Using a selection of mixing tools it is possible to forge a sense of distance and depth within a Post-Production sound mix.


Positioning of an object emitting sound on screen in relation to the camera needs to be paid attention to. In real life the position of a sound source will directly effect the frequency spectrum of the sound which will reach our ears. Wyatt and Amyes in the book Audio Post Production for Television  and Film  state that “As a performer walks away from a camera his voice will reduce in bass content.” (2005 : 222). To try and emulate this phenomenon in post-production Equalisation is employed to create apparent distance and perspective.


Quite simply, as we all have experienced, sounds created by sources which appear far away are quieter than those created by a source of similar nature which is nearby our particular location, assuming there are no obstacles present to cause diffraction and absorption which significantly alters the characteristics of the sound created by the nearby source .


Only effective on horizontal plane, amplitude panning can be used to suggest the location of a sound source in terms of distance from the camera. Extreme panning values can be used to suggest a far away sound source coming from “out-of-view” to the far left or far right. For more information on how panning was utilised in the making of the stereo soundtrack for Big Buck Bunny click here.


“Natural reverberation helps to tell the ears the direction that sound is coming from, the type of environment that the sound was recorded in, and approximately how far away it is.” (Wyatt and Aymes, 2005: 229).

Sounds which have a more reverberant character are perceived to be situated further away than those which are relatively dry sounds. Additionally the tail of a particular reverb can effect the distance at which a sound is approximated to emanate from, with longer tails appearing to increase the perceived distance, as opposed to shorter tails which by comparison make a sound source seem more upfront.

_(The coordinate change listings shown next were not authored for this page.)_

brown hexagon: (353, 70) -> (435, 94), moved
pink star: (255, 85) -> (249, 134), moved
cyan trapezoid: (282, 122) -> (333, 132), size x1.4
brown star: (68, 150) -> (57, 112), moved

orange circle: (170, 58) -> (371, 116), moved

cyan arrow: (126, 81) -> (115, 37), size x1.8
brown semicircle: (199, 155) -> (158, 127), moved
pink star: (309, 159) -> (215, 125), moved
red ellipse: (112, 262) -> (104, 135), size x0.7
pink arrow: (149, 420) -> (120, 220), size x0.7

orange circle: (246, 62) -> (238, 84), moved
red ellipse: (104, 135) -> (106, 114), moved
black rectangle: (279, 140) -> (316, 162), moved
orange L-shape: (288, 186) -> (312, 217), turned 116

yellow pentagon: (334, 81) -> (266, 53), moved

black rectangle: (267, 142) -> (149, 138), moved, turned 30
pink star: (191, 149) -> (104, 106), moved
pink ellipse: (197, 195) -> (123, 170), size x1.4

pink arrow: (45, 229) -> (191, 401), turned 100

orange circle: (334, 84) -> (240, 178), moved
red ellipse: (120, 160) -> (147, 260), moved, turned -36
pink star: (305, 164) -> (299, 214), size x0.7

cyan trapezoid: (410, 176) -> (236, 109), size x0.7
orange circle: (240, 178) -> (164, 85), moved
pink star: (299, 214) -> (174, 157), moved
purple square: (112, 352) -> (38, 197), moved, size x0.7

In the real world, early reflections communicate the position and distance of a sound source, such as the geometry of the room. Scientific audio

Kruszielski, Kamekawa and Marui for their paper The Influence of Camera Focal Length
in the Direct to Reverb Ratio Suitability and Its Effects in the Perception of Distance for a Motion Picture (Kruszielshi et al, 2011) asked subjects to select what they perceived to be suitable the amount of reverberated sound for a presented motion picture. As visual stimuli a video of a saxophone player at two different distances and two different lenses focal length was used. The video was split into 3 key scenes: for Scene (“Frame”) A the player was placed 3 meters from the camera and the lenses focal length set to 18 mm, producing a field of view of 76 degrees. For Scene B the camera was moved 1.5 meters towards the player with the same focal length. The camera was positioned in the same
location as Scene A when creating Scene C, however the focal length was changed to 55 mm producing a field of view of 28.8 degrees. The area occupied by the saxophonist in the foreground of Scene C was the same as in Scene B but with much less visible space in the background area.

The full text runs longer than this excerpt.